Go package for sharding databases ( Supports every ORM or raw SQL )

Octillery GoDoc CircleCI codecov Go Report Card

Octillery is a Go package for sharding databases. It can use with every OR Mapping library ( xorm , gorp , gorm , dbr ...) implementing database/sql interface, or raw SQL.

Currently supports MySQL (for product) and SQLite3 (for testing) .

Motivation

We need database sharding library in Go. Of course, we know some libraries like ( https://github.com/evalphobia/wizard , https://github.com/go-pg/sharding ). But OR Mapping library they support are restricted and we want to write sharding configuration declaratively, also expect to pluggable for sharding algorithm or database adapter, and expect to configurable sharding key or whether use sequencer or not.

Features

  • Supports every OR Mapping library implementing database/sql interface ( xorm , gorp , gorm , dbr , ... )
  • Supports using database/sql ( raw SQL ) directly
  • Pluggable sharding algorithm ( preinstalled algorithms are modulo and hashmap )
  • Pluggable database adapter ( preinstalled adapters are mysql and sqlite3 )
  • Declarative describing for sharding configuration in YAML
  • Configurable sharding algorithm, database adapter, sharding key, whether use sequencer or not.
  • Supports capture read/write queries just before passing to database driver
  • Supports database migration by CLI ( powered by schemalex )
  • Supports import seeds from CSV

Install

Install as a CLI tool

go get go.knocknote.io/octillery/cmd/octillery

Install as a library

go get go.knocknote.io/octillery

How It Works

1. How database sharding works

We explain by using posts table.

posts table schema is

CREATE TABLE `posts` (
  `id` bigint unsigned NOT NULL AUTO_INCREMENT,
  `user_id` bigint unsigned NOT NULL,
  `created_at` datetime NOT NULL,
  `updated_at` datetime NOT NULL,
  PRIMARY KEY (`id`),
  UNIQUE KEY `uq_posts_01` (`user_id`)
) ENGINE=InnoDB DEFAULT CHARSET=utf8mb4;

And we want to shard this table to four databases for load distribution.

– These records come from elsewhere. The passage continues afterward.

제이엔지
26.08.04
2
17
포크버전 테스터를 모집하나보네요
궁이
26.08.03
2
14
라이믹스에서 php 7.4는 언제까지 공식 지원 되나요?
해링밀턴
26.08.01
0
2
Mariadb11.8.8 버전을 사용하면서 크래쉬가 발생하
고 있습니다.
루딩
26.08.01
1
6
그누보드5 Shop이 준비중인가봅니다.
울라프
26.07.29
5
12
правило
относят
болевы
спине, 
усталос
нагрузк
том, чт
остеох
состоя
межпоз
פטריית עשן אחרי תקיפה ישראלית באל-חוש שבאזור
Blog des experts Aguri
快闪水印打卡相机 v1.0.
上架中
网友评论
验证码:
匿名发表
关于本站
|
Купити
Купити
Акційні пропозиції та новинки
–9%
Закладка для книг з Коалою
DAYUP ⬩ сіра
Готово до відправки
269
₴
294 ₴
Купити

In this case, we can try to two approach according to requirements.

1. Using Sequencer

If you want id to be unique in all databases, you should use this approach.
Architecture of this approach would be the following.

architecture

Application create SQL ( like insert into posts (id, user_id, ...) values (null, 1, ...) ), in this point, id value is null because still not decide. In accordance with the above graph, insert this query to one of the databases.

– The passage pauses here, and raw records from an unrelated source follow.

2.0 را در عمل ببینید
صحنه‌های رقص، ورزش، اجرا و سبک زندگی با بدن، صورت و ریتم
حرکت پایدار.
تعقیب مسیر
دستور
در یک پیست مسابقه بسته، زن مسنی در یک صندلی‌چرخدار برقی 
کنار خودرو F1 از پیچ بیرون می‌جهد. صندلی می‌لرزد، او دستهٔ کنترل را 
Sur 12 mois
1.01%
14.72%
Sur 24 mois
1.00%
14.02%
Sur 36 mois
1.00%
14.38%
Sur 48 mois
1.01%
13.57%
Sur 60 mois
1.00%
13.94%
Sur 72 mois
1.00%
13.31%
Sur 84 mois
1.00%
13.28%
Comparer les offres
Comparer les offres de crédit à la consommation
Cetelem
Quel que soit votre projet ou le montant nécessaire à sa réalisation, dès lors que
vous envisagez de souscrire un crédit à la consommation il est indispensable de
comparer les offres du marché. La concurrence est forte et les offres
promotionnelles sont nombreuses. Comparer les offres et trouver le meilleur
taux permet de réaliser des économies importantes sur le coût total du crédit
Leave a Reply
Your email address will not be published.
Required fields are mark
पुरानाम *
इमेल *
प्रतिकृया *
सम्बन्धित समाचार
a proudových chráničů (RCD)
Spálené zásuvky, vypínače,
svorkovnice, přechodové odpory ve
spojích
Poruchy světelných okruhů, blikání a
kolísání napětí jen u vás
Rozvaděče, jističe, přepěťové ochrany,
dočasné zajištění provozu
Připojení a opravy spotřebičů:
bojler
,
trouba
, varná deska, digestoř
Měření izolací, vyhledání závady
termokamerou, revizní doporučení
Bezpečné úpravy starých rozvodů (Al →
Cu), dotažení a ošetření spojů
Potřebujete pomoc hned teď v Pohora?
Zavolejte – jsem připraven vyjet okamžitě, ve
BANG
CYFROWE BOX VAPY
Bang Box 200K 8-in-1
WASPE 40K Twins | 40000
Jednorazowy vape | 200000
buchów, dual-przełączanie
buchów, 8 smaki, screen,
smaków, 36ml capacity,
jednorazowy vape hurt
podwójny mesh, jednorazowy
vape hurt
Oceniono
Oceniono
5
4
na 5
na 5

  1. Application requests id value to sequencer
  2. Sequencer generates next unique id in all shards
  3. Sequencer returns id value to application ( ex. id = 1 )
  4. Replace id value from null to 1 (ex. insert into posts (id, user_id, ...) values (1, 1, ...) )
  5. Decide target based of id value by sharding algorithm ( default modulo ) and insert record to selected database.

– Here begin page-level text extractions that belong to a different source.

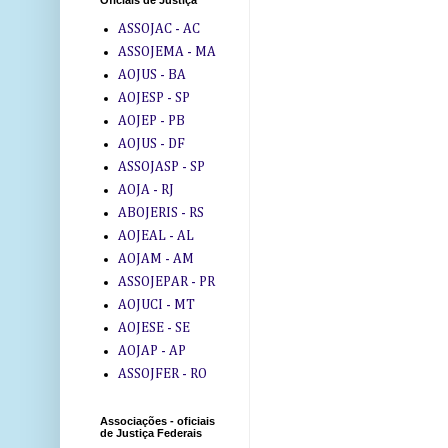
Oficiais de Justiça
ASSOJAC - AC
ASSOJEMA - MA
AOJUS - BA
AOJESP - SP
AOJEP - PB
AOJUS - DF
ASSOJASP - SP
AOJA - RJ
ABOJERIS - RS
AOJEAL - AL
AOJAM - AM
ASSOJEPAR - PR
AOJUCI - MT
AOJESE - SE
AOJAP - AP
ASSOJFER - RO
Associações - oficiais
de Justiça Federais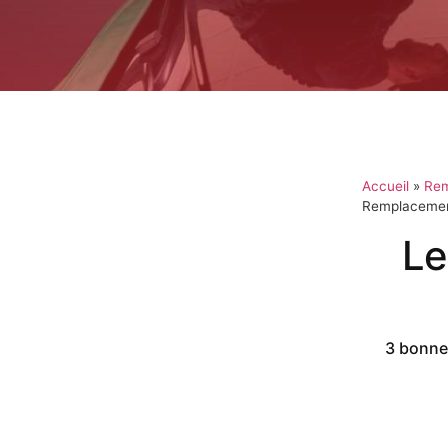
Accueil
»
Rem
Remplacement
Le
3 bonnes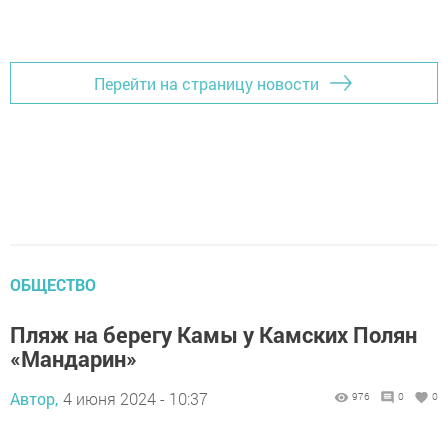
Перейти на страницу новости
ОБЩЕСТВО
Пляж на берегу Камы у Камских Полян
«Мандарин»
Автор,
4 июня 2024 - 10:37
976
0
0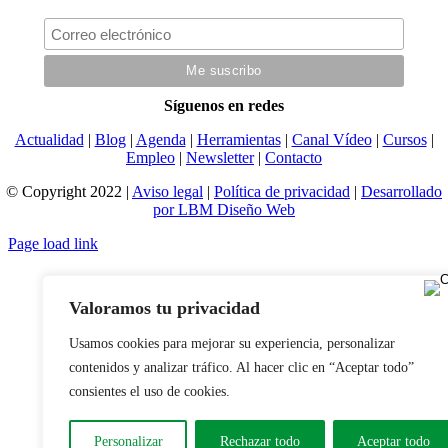
Síguenos en redes
Actualidad
|
Blog
|
Agenda
|
Herramientas
|
Canal Vídeo
|
Cursos
|
Empleo
|
Newsletter
|
Contacto
© Copyright 2022 |
Aviso legal
|
Política de privacidad
|
Desarrollado
por LBM Diseño Web
Page load link
Valoramos tu privacidad
Usamos cookies para mejorar su experiencia, personalizar
contenidos y analizar tráfico. Al hacer clic en “Aceptar todo”
consientes el uso de cookies.
Personalizar
Rechazar todo
Aceptar todo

By using sequencer approach, you can get unique id value in all databases. Therefore, if you insert multiple records, database records should looks like the following.

posts_shard_1 posts_shard_2 posts_shard_3 posts_shard_4
id user_id id user_id id user_id id user_id
1 1 2 2 3 3 4 4
5 5 6 6 7 7 8 8

2. Using Sharding Key ( without Sequencer )

If you don't care about uniqueness of id, you can use sharding key approach.
Architecture of this appraoch would be the following.

architecture2

  1. Decide target based of user_id value by sharding algorithm ( default modulo ) and insert record to selected database.

By using sharding key approach, same id value will appear in multiple databases. Therefore, if you insert multiple records, database record should looks like the following.

posts_shard_1 posts_shard_2 posts_shard_3 posts_shard_4
id user_id id user_id id user_id id user_id
1 1 1 2 1 3 1 4
2 5 2 6 2 7 2 8

2. Requirements of database sharding library

We explained how to sharding database at section 1. From this we define requirements of database sharding library.

  • Know about database sharding configuration
  • Capture query just before passing to database driver
  • Parse query and find sharding key
  • If use sequencer, requests id value to sequencer and replace value of id column by it
  • Select sharding target based of sharding key by sharding algorithm

3. How Octillery works

How To Capture Query

Octillery CLI tool supports transpose command. It replace import statement of database/sql to go.knocknote.io/octillery/database/sql.

go.knocknote.io/octillery/database/sql package has compatible interface of database/sql.

Therefore, OR Mapping library call Octillery's interface. and it can capture all queries.

How To Parse SQL

Octillery use github.com/blastrain/vitess-sqlparser as SQL parser. It implements powered by vitess and tidb .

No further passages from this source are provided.